可是田言似乎着迷起斗嘴来了,她坐直了身子一脸正经地冲徐轼道:“徐轼你会不会感受你们太自私了?显着是你们亏欠世子许多,现在又要让他为了徐家家主去见丰臣秀典,你们有没有良心?你别忘了你之前还要弄死他呢!世子手下有那么多腾龙密谍要养,世子要有个意外,你取代他去皇上身边做事么?你要养那些腾龙密谍么?你要护着沈家,护着我娘舅他们么?你能取代世子在我心情欠好的时候毒打你一顿么?你连我家的亲戚都认不全吧?”
徐延挑眉,他居然不知道他家的小狼崽儿还喜欢唱戏。
徐轼目瞪口呆,杨曼却抓住了重点:“你心情欠好的时候还打你喜欢的男子呀?”
田言笑盈盈地看向了杨曼:“你有过男子嘛?如果你有,你就会明确我说的是什么意思。”
“我没有,我也不知道你说的是什么意思。”杨曼接话。
“你们不会出任何意外,我是徐轼又不是我兄长,有意外也是我顶着,我不会让你的男子受损伤的,你为什么就不信我呢?不是我怕丰臣秀典,也不是我对他妥协,这也只是一项生意业务,我也绝不会让你们亏损。”徐轼拧了眉毛,他感受田言说的自己大部门都做不到,尤其是陪女人这一件。
田言瞄向了徐轼:“那你说我会允许么?”
徐轼站起了身来,瞧着他身上的戾气开始往外涌了,张带就在一旁扁了嘴,就听徐轼郑重隧道:“我会同你们一起去,丰臣秀典在我的船上与我们见一面,我能保证你们的清静,不管如何,兄长的骨血是爹娘给的,他帮我一次,不外份吧?”
一听这个田言便火了,她一拍桌子站了起来:“什么叫骨血是你爹娘给的?他早就被先皇后洗筋伐髓了,他连尿出去的尿都与你们徐家无关了!这个时候要他帮你们,你们生他的时候经由他同意了吗?是你们自己有野心,却又不敢像温良那样明里起义,求人服务就你这幅样子?我大南朝皇上亲封的世子与职方司女官凭什么任你驱使?”

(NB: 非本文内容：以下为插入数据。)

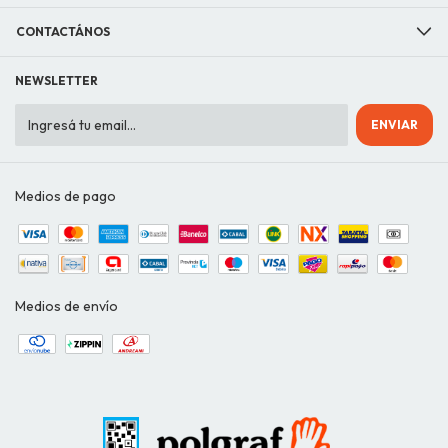
CONTACTÁNOS
NEWSLETTER
Medios de pago
Medios de envío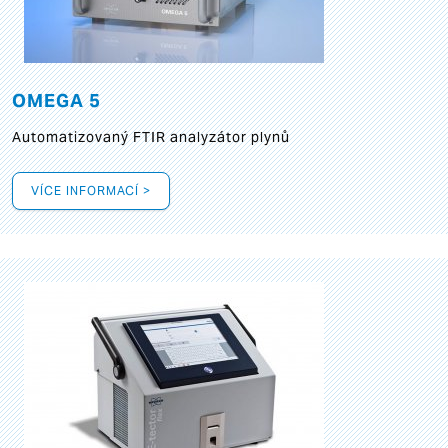
OMEGA 5
Automatizovaný FTIR analyzátor plynů
VÍCE INFORMACÍ >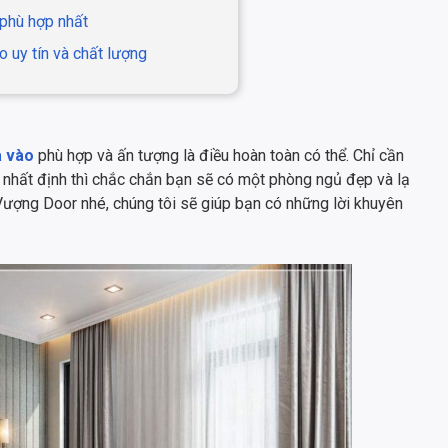
 phù hợp nhất
o uy tín và chất lượng
a vào
phù hợp và ấn tượng là điều hoàn toàn có thể. Chỉ cần
 nhất định thì chắc chắn bạn sẽ có một phòng ngủ đẹp và lạ
 Vượng Door nhé, chúng tôi sẽ giúp bạn có những lời khuyên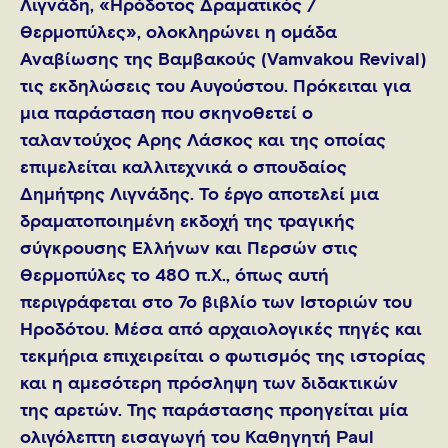
Λιγνάδη, «Ηρόδοτος Δραματικός /
Θερμοπύλες», ολοκληρώνει η ομάδα
Αναβίωσης της Βαμβακούς (Vamvakou Revival)
τις εκδηλώσεις του Αυγούστου. Πρόκειται για
μια παράσταση που σκηνοθετεί ο
ταλαντούχος Άρης Λάσκος και της οποίας
επιμελείται καλλιτεχνικά ο σπουδαίος
Δημήτρης Λιγνάδης. Το έργο αποτελεί μια
δραματοποιημένη εκδοχή της τραγικής
σύγκρουσης Ελλήνων και Περσών στις
Θερμοπύλες το 480 π.Χ., όπως αυτή
περιγράφεται στο 7ο βιβλίο των Ιστοριών του
Ηροδότου. Μέσα από αρχαιολογικές πηγές και
τεκμήρια επιχειρείται ο φωτισμός της ιστορίας
και η αμεσότερη πρόσληψη των διδακτικών
της αρετών. Της παράστασης προηγείται μία
ολιγόλεπτη εισαγωγή του Καθηγητή Paul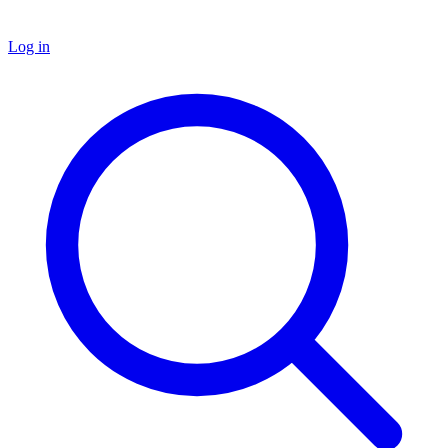
Log in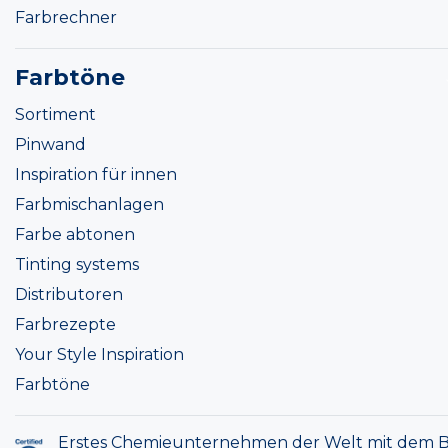
Farbrechner
Farbtöne
Sortiment
Pinwand
Inspiration für innen
Farbmischanlagen
Farbe abtonen
Tinting systems
Distributoren
Farbrezepte
Your Style Inspiration
Farbtöne
Erstes Chemieunternehmen der Welt mit dem B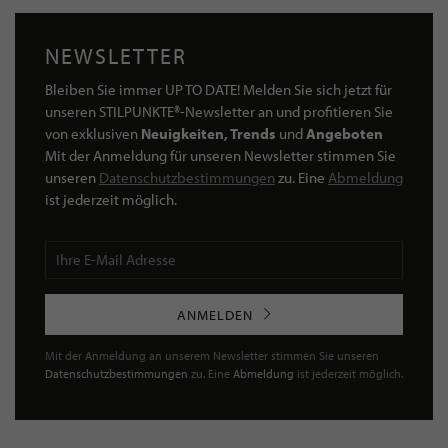
NEWSLETTER
Bleiben Sie immer UP TO DATE! Melden Sie sich jetzt für
unseren STILPUNKTE®-Newsletter an und profitieren Sie
von exklusiven
Neuigkeiten, Trends
und
Angeboten
Mit der Anmeldung für unseren Newsletter stimmen Sie
unseren
Datenschutzbestimmungen
zu. Eine
Abmeldung
ist jederzeit möglich.
ANMELDEN
Mit der Anmeldung an unserem Newsletter stimmen Sie unseren
Datenschutzbestimmungen
zu. Eine
Abmeldung
ist jederzeit möglich.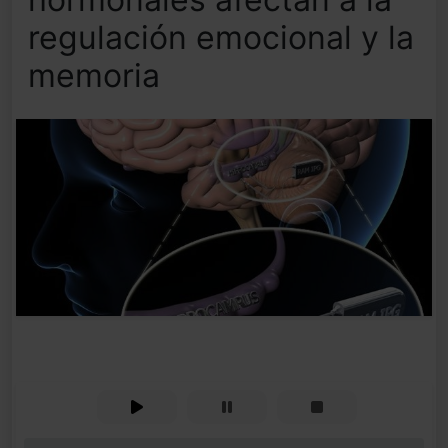
regulación emocional y la
memoria
0%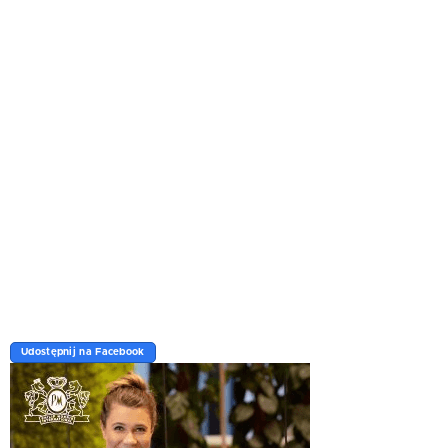
Udostępnij na Facebook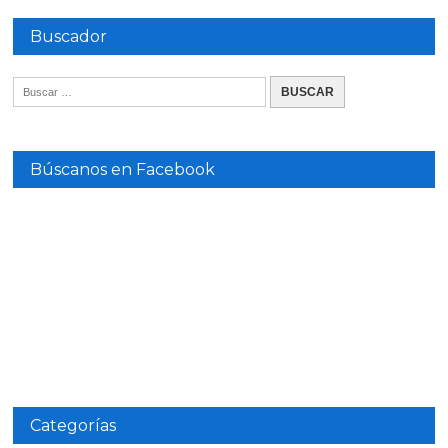
Buscador
Búscanos en Facebook
Categorías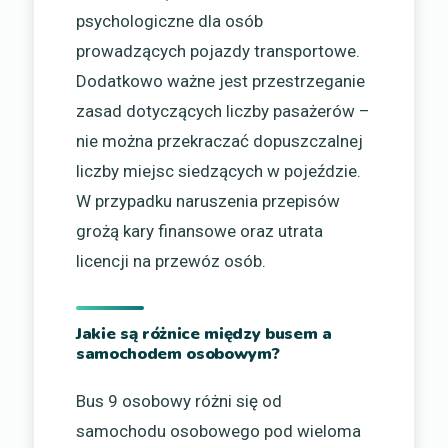
psychologiczne dla osób
prowadzących pojazdy transportowe.
Dodatkowo ważne jest przestrzeganie
zasad dotyczących liczby pasażerów –
nie można przekraczać dopuszczalnej
liczby miejsc siedzących w pojeździe.
W przypadku naruszenia przepisów
grożą kary finansowe oraz utrata
licencji na przewóz osób.
Jakie są różnice między busem a
samochodem osobowym?
Bus 9 osobowy różni się od
samochodu osobowego pod wieloma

徐延瞪大了眼睛瞄着田言,他真没见过田言生机的样子,他从小便身陷后宫的争斗,又孤身闯过北线战场、深入大漠又南下漂洋过海,怎么他这个时候心里突然就犯怵了?
徐轼也被田言震住了。
就在凉亭里的所有人都被田言的威风凛凛压制时,田言却坐回了椅子,她又托了下巴道:“我们也不是不能去,你企图给我们什么利益?”
田言的情绪转换的有些快,徐轼有些切换不外来,他甚至想骂田言一句“你神精病吧”,只是他生生忍住了。
“不要再把他与你们徐家挂上勾,你们是你们,我们是我们,我现在还能容忍你叫他兄长,也许以后你再这样叫他,我就骂你了。”田言又加了一句。